The media pounced. Accusations flew: Trump deserted our allies. No one will ever trust us again. Trump’s buddy Putin will fill the power vacuum.
Trump publicly warned Ankara that the U.S. would impose economic consequences if the Kurds were wiped out. The media mocked the president’s threat.
Turkey did move into Syria once Trump withdrew those troops, and as fighting escalated, Trump withdrew more troops totaling around 1,000.
Not content to let Turkey do whatever it was going to do, ABC ran alarming footage from the Turkey invasion front — only it wasn’t. It was from Kentucky. At a gun range.
Hours after apologizing for running the fake video, ABC ran a fake Trump quote, making the president sound incredibly insensitive about potential loss of life in the region.
Trump had roped the dopes. They were all in. Doomsday predictions. Fake videos. Fake quotes. They opened a Costco-sized can of recrimination against the president for every unpleasant truth he’d ever told about them.
And then Trump let loose with the haymaker.
On Wednesday, the White House released a letter Trump sent to Turkey’s President Racep Erdogan on Oct. 9, the contents of which can only be described as explosive.
It was so explosive, in fact, that Twitter’s banks overflowed with declarations that the letter simply had to be a fake. No president would write something like this to another world leader.
Twitter was wrong. Trump, in the space of four short paragraphs, told Erdogan that if he made a false move, Trump would “be responsible for destroying the Turkish economy.”
The letter, posted by Fox Business’ Trish Regan, went on to warn Erdogan that history “will look upon you forever as the devil if good things don’t happen.”
“Don’t be a tough guy. Don’t be a fool!” Trump cautioned.
EXCLUSIVE: I have obtained a copy of @realDonaldTrump’s letter to #Erdogan. @POTUS warns him to not “be a tough guy! Don’t be a fool!” Says he could destroy Turkey’s economy if #Syria is not resolved in a humane way. Details tonight at 8pm #TrishRegan #FoxBusiness pic.twitter.com/9BoSGlbRyt
— Trish Regan (@trish_regan) October 16, 2019
And as sure as Erdogan called Trump’s bluff, Trump revealed it wasn’t a bluff at all, ordering a halt to trade negotiations with Ankara, and raising a 50% tariff on U.S. steel imports from Turkey.
The media wanted so badly for Trump to betray the Kurds and let Turkey waltz into Syria without paying a price.

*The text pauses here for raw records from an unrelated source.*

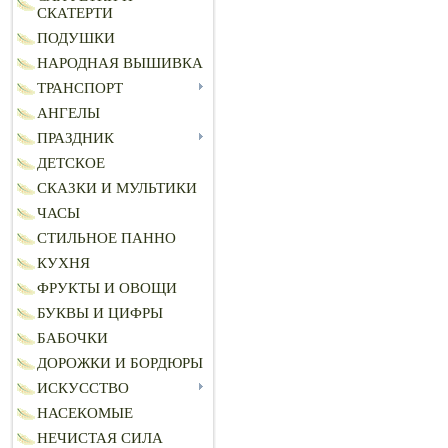
СКАТЕРТИ
ПОДУШКИ
НАРОДНАЯ ВЫШИВКА
ТРАНСПОРТ
АНГЕЛЫ
ПРАЗДНИК
ДЕТСКОЕ
СКАЗКИ И МУЛЬТИКИ
ЧАСЫ
СТИЛЬНОЕ ПАННО
КУХНЯ
ФРУКТЫ И ОВОЩИ
БУКВЫ И ЦИФРЫ
БАБОЧКИ
ДОРОЖКИ И БОРДЮРЫ
ИСКУССТВО
НАСЕКОМЫЕ
НЕЧИСТАЯ СИЛА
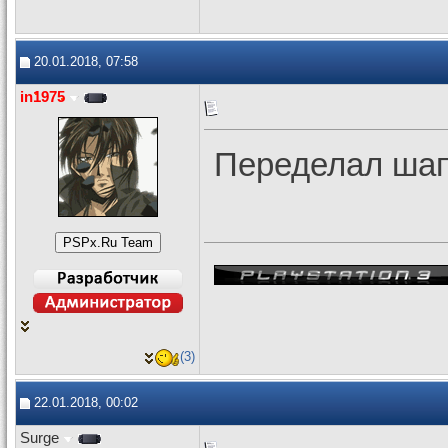
20.01.2018, 07:58
in1975
Переделал шап
(3)
22.01.2018, 00:02
Surge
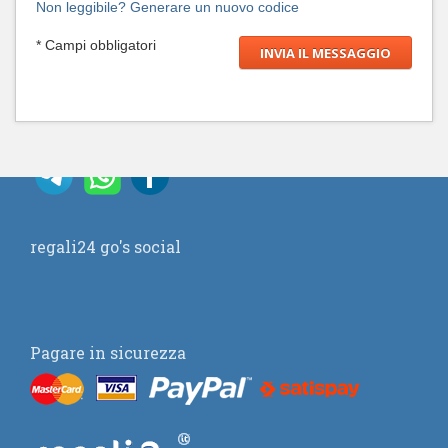
Non leggibile? Generare un nuovo codice
* Campi obbligatori
regali24 go's social
Pagare in sicurezza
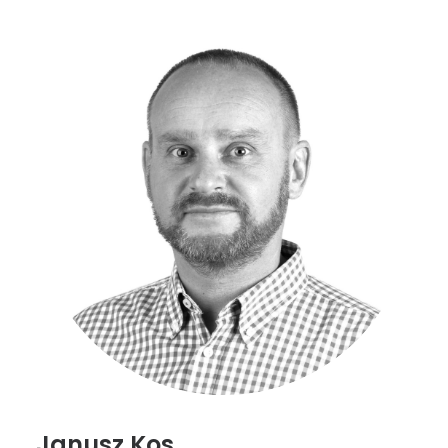
Janusz Kos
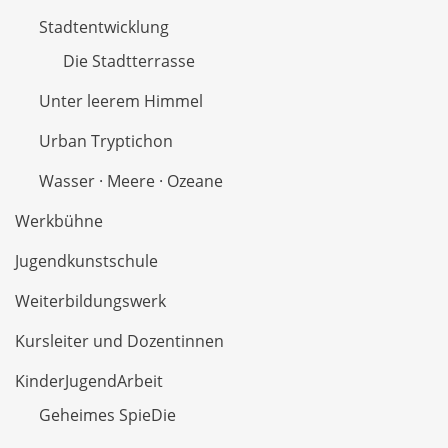
Stadtentwicklung
Die Stadtterrasse
Unter leerem Himmel
Urban Tryptichon
Wasser · Meere · Ozeane
Werkbühne
Jugendkunstschule
Weiterbildungswerk
Kursleiter und Dozentinnen
KinderJugendArbeit
Geheimes SpieDie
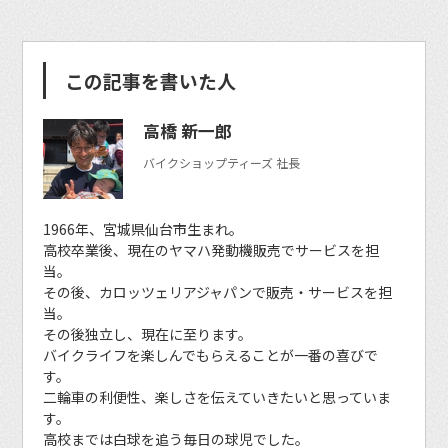
この記事を書いた人
高橋 新一郎
バイクショップティーズ 社長
1966年、宮城県仙台市生まれ。
高校卒業後、現在のヤマハ発動機販売でサービスを担
当。
その後、カロッツェリアジャパンで販売・サービスを担
当。
その後独立し、現在に至ります。
バイクライフを楽しんでもらえることが一番の喜びで
す。
二輪車の利便性、楽しさを伝えていきたいと思っていま
す。
高校までは白球を追う毎日の球児でした。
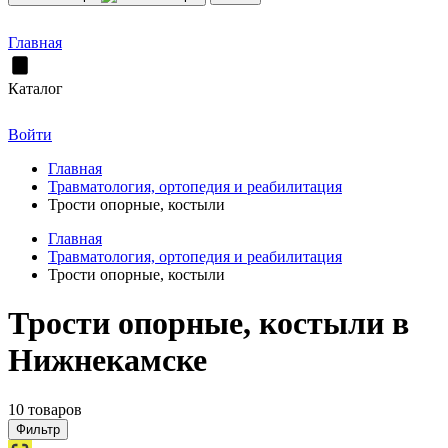
Главная
Каталог
Войти
Главная
Травматология, ортопедия и реабилитация
Трости опорные, костыли
Главная
Травматология, ортопедия и реабилитация
Трости опорные, костыли
Трости опорные, костыли в
Нижнекамске
10 товаров
Фильтр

Trump, however, had no intention of that. He knew that while America (rightly) has no stomach for sacrificing more servicemen in the sands of the Middle East, the U.S. controls massive economic levers — levers capable of crushing most other nations, including Turkey. And steel prices are, undoubtedly, just the start.

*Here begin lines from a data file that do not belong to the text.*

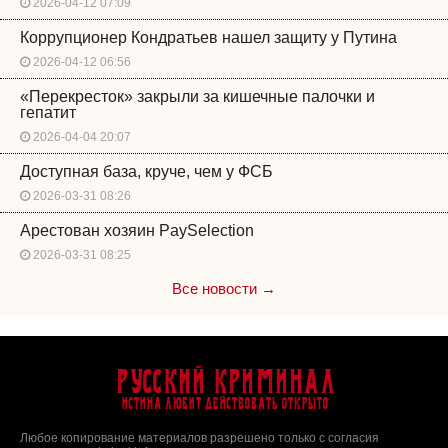
2026-04-12 07:09
Коррупционер Кондратьев нашел защиту у Путина
2026-04-12 06:56
«Перекресток» закрыли за кишечные палочки и
гепатит
2026-04-04 20:07
Доступная база, круче, чем у ФСБ
2026-03-31 08:26
Арестован хозяин PaySelection
2026-03-31 08:25
Все новости →
Русский Криминал
Истина любит действовать открыто
Любое копирование материалов разрешено только с согласия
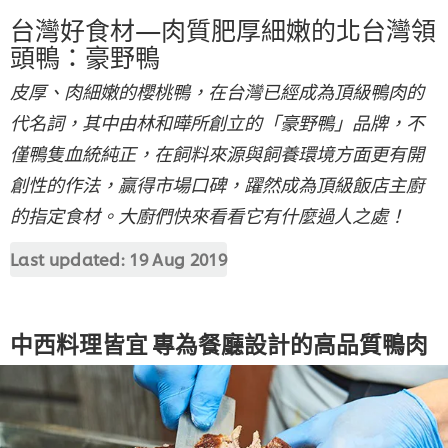
台灣好食材—肉質肥厚細嫩的北台灣領
頭鴨：豪野鴨
皮厚、肉細嫩的櫻桃鴨，在台灣已經成為頂級鴨肉的
代名詞，其中由林和曄所創立的「豪野鴨」品牌，不
僅鴨隻血統純正，在飼料來源與飼養環境方面更有開
創性的作法，贏得市場口碑，躍然成為頂級飯店主廚
的指定食材。大廚們快來看看它有什麼過人之處！
Last updated:
19 Aug 2019
中西料理皆宜 專為餐廳設計的高品質鴨肉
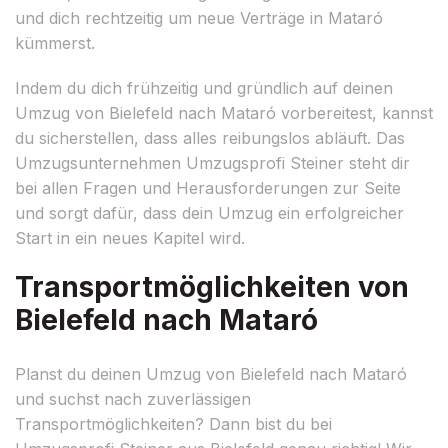
und dich rechtzeitig um neue Verträge in Mataró
kümmerst.
Indem du dich frühzeitig und gründlich auf deinen
Umzug von Bielefeld nach Mataró vorbereitest, kannst
du sicherstellen, dass alles reibungslos abläuft. Das
Umzugsunternehmen Umzugsprofi Steiner steht dir
bei allen Fragen und Herausforderungen zur Seite
und sorgt dafür, dass dein Umzug ein erfolgreicher
Start in ein neues Kapitel wird.
Transportmöglichkeiten von
Bielefeld nach Mataró
Planst du deinen Umzug von Bielefeld nach Mataró
und suchst nach zuverlässigen
Transportmöglichkeiten? Dann bist du bei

While higher import prices for the U.S. are no good, they’re a lot better than filling VA beds and families receiving condolence letters from commanding officers and the White House.

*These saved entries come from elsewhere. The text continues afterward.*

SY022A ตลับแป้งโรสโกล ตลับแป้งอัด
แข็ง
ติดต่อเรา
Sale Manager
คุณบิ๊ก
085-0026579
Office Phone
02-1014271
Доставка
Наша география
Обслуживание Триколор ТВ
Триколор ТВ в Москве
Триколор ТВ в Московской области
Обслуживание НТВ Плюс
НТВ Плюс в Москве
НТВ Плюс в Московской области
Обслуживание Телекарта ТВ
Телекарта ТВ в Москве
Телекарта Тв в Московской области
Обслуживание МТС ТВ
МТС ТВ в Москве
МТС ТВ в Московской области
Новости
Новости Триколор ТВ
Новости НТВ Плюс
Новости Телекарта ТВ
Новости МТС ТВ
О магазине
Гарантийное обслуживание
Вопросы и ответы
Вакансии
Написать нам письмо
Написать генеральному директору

Trump’s incredible letter shows two things.
First, the president fully intends to continue engaging the world in such a way that despots are deincentivized from needlessly shedding blood, but he won’t necessarily risk American blood to do so.
Second, the president is following in the footsteps of Ronald Reagan. Trump’s letter is a cowboy letter, in some ways channeling Val Kilmer’s Doc Holliday.
Holliday wasn’t just a cowboy. He was smart, cunning, confident and cocky — a description that fits Trump well. Holliday was fond of telling those who wanted to fight him, “I’m your huckleberry,” signalling that if they wanted to play for blood, he was willing to take them on.
Reagan was doubtless a cowboy. The Iranians acknowledged that on his first inauguration day. Trump is a cowboy too, a sort of Doc Holliday 2.0. And Turkey’s Racep Erdogan is learning the hard way that Trump is, and always will be, the bad guys’ huckleberry.